There is only one school left in the French Quarter. I love it; a place just feels better when you can walk around and see kids playing at recess or goofing around waiting for the bus. I am wondering how long it will take before we reach the tipping point, where it wouldn’t make economic sense not to turn it into condos. That’s how the money-made world works: everything you love will continue to exist, until the economic situation changes to the point where a lot of money could be made by destroying it. Everything has a price, and we all just have to hope that the things we care about don’t end up as “underperforming assets” failing to reach their “maximum potential.”

I hate how helpless I feel in a world where the free market determines the course of development. If there’s money to be made by turning every unit around me into short-term rentals, well, sucks to be me. If our historic block of wooden houses could be better monetized by sticking in one of the cookie-cutter structures seen popping up next to every highway in America, then it’s going to happen no matter what.
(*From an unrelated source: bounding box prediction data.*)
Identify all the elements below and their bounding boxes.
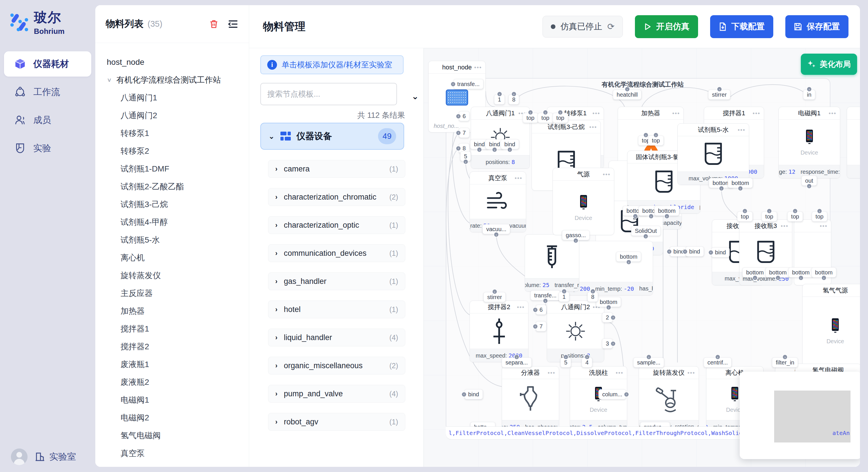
tree-item[interactable]: 旋转蒸发仪	[95, 267, 249, 284]
download-config-button[interactable]: 下载配置	[710, 15, 773, 38]
tree-item[interactable]: 废液瓶1	[95, 356, 249, 373]
port-in[interactable]: in›	[803, 90, 815, 100]
port-2[interactable]: 2›	[602, 312, 613, 323]
simulation-status-pill[interactable]: 仿真已停止 ⟳	[542, 16, 623, 38]
tree-item[interactable]: 八通阀门2	[95, 107, 249, 125]
node-menu-icon[interactable]: •••	[548, 369, 555, 376]
node-menu-icon[interactable]: •••	[515, 175, 522, 181]
port-8[interactable]: 8›	[508, 95, 519, 105]
port-out[interactable]: out›	[801, 176, 817, 186]
port-gasso...[interactable]: gasso...›	[562, 230, 590, 240]
node-menu-icon[interactable]: •••	[474, 64, 482, 71]
port-bottom[interactable]: bottom›	[742, 268, 767, 278]
port-bottom[interactable]: bottom›	[654, 206, 679, 216]
category-row-gas_handler[interactable]: ›gas_handler(1)	[268, 272, 405, 290]
port-top[interactable]: top›	[812, 212, 827, 222]
port-top[interactable]: top›	[737, 212, 753, 222]
port-top[interactable]: top›	[553, 113, 568, 123]
canvas-node-八通阀门2[interactable]: 八通阀门2•••positions: 8	[547, 301, 604, 362]
node-menu-icon[interactable]: •••	[687, 369, 695, 376]
port-bind[interactable]: bind‹	[464, 390, 483, 400]
search-input[interactable]	[260, 83, 397, 105]
port-bottom[interactable]: bottom›	[788, 268, 813, 278]
node-menu-icon[interactable]: •••	[781, 223, 788, 229]
tree-item[interactable]: 试剂瓶1-DMF	[95, 160, 249, 178]
node-menu-icon[interactable]: •••	[616, 369, 623, 376]
tree-item[interactable]: 搅拌器2	[95, 338, 249, 356]
tree-item[interactable]: 试剂瓶4-甲醇	[95, 213, 249, 231]
category-row-organic_miscellaneous[interactable]: ›organic_miscellaneous(2)	[268, 357, 405, 374]
category-row-characterization_chromatic[interactable]: ›characterization_chromatic(2)	[268, 188, 405, 206]
port-top[interactable]: top›	[538, 113, 553, 123]
sidebar-item-lab[interactable]: 实验室	[35, 451, 76, 463]
chevron-down-icon[interactable]: ⌄	[412, 91, 419, 101]
port-top[interactable]: top›	[648, 136, 663, 146]
tree-item[interactable]: 加热器	[95, 302, 249, 320]
tree-item[interactable]: 电磁阀1	[95, 391, 249, 409]
user-avatar[interactable]	[11, 448, 28, 465]
tree-item[interactable]: 废液瓶2	[95, 373, 249, 391]
port-centrif...[interactable]: centrif...›	[704, 358, 732, 368]
sidebar-item-0[interactable]: 仪器耗材	[4, 51, 91, 76]
port-bottom[interactable]: bottom›	[727, 178, 753, 188]
category-instruments[interactable]: ⌄ 仪器设备 49	[260, 123, 404, 150]
canvas-node-试剂瓶5-水[interactable]: 试剂瓶5-水•••max_volume: 1000	[677, 123, 749, 185]
port-transfe...[interactable]: transfe...‹	[454, 79, 484, 89]
port-transfe...[interactable]: transfe...›	[530, 291, 560, 301]
sidebar-item-1[interactable]: 工作流	[4, 79, 91, 105]
port-vacuu...[interactable]: vacuu...›	[483, 224, 510, 234]
save-config-button[interactable]: 保存配置	[785, 15, 848, 38]
tree-item[interactable]: 主反应器	[95, 284, 249, 302]
port-4[interactable]: 4›	[582, 358, 592, 368]
canvas-node-电磁阀1[interactable]: 电磁阀1•••Devicevoltage: 12response_time: 0…	[778, 107, 840, 178]
port-filter_in[interactable]: filter_in›	[772, 358, 798, 368]
category-row-communication_devices[interactable]: ›communication_devices(1)	[268, 244, 405, 262]
category-row-camera[interactable]: ›camera(1)	[268, 160, 405, 178]
category-row-liquid_handler[interactable]: ›liquid_handler(4)	[268, 329, 405, 346]
port-top[interactable]: top›	[762, 212, 777, 222]
port-1[interactable]: 1›	[494, 95, 505, 105]
canvas-node-洗脱柱[interactable]: 洗脱柱•••Devicediameter: 2.5column_type: si	[570, 366, 627, 434]
port-5[interactable]: 5›	[460, 151, 471, 162]
canvas-node-真空泵[interactable]: 真空泵•••pump_rate: 50max_vacuum: 0.1	[470, 171, 526, 232]
tree-item[interactable]: 氢气电磁阀	[95, 427, 249, 444]
category-row-robot_agv[interactable]: ›robot_agv(1)	[268, 413, 405, 431]
category-row-hotel[interactable]: ›hotel(1)	[268, 301, 405, 318]
tree-item[interactable]: 转移泵2	[95, 142, 249, 160]
node-menu-icon[interactable]: •••	[672, 110, 680, 116]
node-menu-icon[interactable]: •••	[820, 223, 828, 229]
port-top[interactable]: top›	[523, 113, 538, 123]
port-6[interactable]: 6‹	[536, 305, 546, 315]
port-bind[interactable]: bind‹	[685, 247, 704, 257]
port-separa...[interactable]: separa...›	[502, 358, 532, 368]
port-stirrer[interactable]: stirrer›	[708, 90, 730, 100]
sidebar-item-3[interactable]: 实验	[4, 136, 91, 161]
port-bind[interactable]: bind›	[501, 139, 519, 149]
port-bind[interactable]: bind‹	[711, 247, 730, 258]
tree-item[interactable]: 试剂瓶5-水	[95, 231, 249, 249]
tree-item[interactable]: 转移泵1	[95, 125, 249, 142]
port-6[interactable]: 6‹	[459, 111, 469, 121]
canvas-node-搅拌器2[interactable]: 搅拌器2•••max_speed: 2000	[470, 301, 528, 362]
port-heatchill[interactable]: heatchill›	[613, 90, 641, 100]
port-bottom[interactable]: bottom›	[616, 252, 641, 262]
node-menu-icon[interactable]: •••	[829, 110, 836, 116]
tree-item[interactable]: 搅拌器1	[95, 320, 249, 338]
port-7[interactable]: 7‹	[536, 322, 546, 332]
port-sample...[interactable]: sample...›	[633, 358, 664, 368]
sidebar-item-2[interactable]: 成员	[4, 107, 91, 133]
port-3[interactable]: 3›	[602, 339, 613, 349]
chevron-down-icon[interactable]: ∨	[107, 77, 112, 83]
port-7[interactable]: 7‹	[459, 128, 469, 138]
port-8[interactable]: 8›	[587, 292, 598, 302]
canvas-node-八通阀门1[interactable]: 八通阀门1•••positions: 8	[471, 107, 530, 169]
node-menu-icon[interactable]: •••	[592, 110, 600, 116]
start-simulation-button[interactable]: 开启仿真	[635, 15, 698, 38]
port-top[interactable]: top›	[787, 212, 803, 222]
canvas-node-气源[interactable]: 气源•••Device	[553, 168, 614, 235]
port-1[interactable]: 1›	[559, 292, 569, 302]
tree-item[interactable]: 试剂瓶3-己烷	[95, 196, 249, 213]
category-row-characterization_optic[interactable]: ›characterization_optic(1)	[268, 216, 405, 234]
tree-item[interactable]: 真空泵	[95, 444, 249, 462]
tree-item[interactable]: 电磁阀2	[95, 409, 249, 427]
The residents may want to keep a neighborhood’s historic character (and my impression is that, if Bywater residents could vote, they would overwhelmingly support requiring new structures to fit in seamlessly with the old ones). But they don’t decide; money decides. The money-made world is a depressing one: your fate is in the hands of people much wealthier than you, and they are choosing to build lonely, isolating places that will make all of us feel more depressed. Advocates for gentrification and development often remind us that “cities change,” that all things must pass. But, first, it matters which changes we choose to make, and whether those changes make life better or make it miserable, with neighborhoods becoming bland and lifeless. And second, it matters how changes are decided upon, whether people will decide for themselves what they want, or whether they will live in a dictatorship of the market, where the power of money is supreme.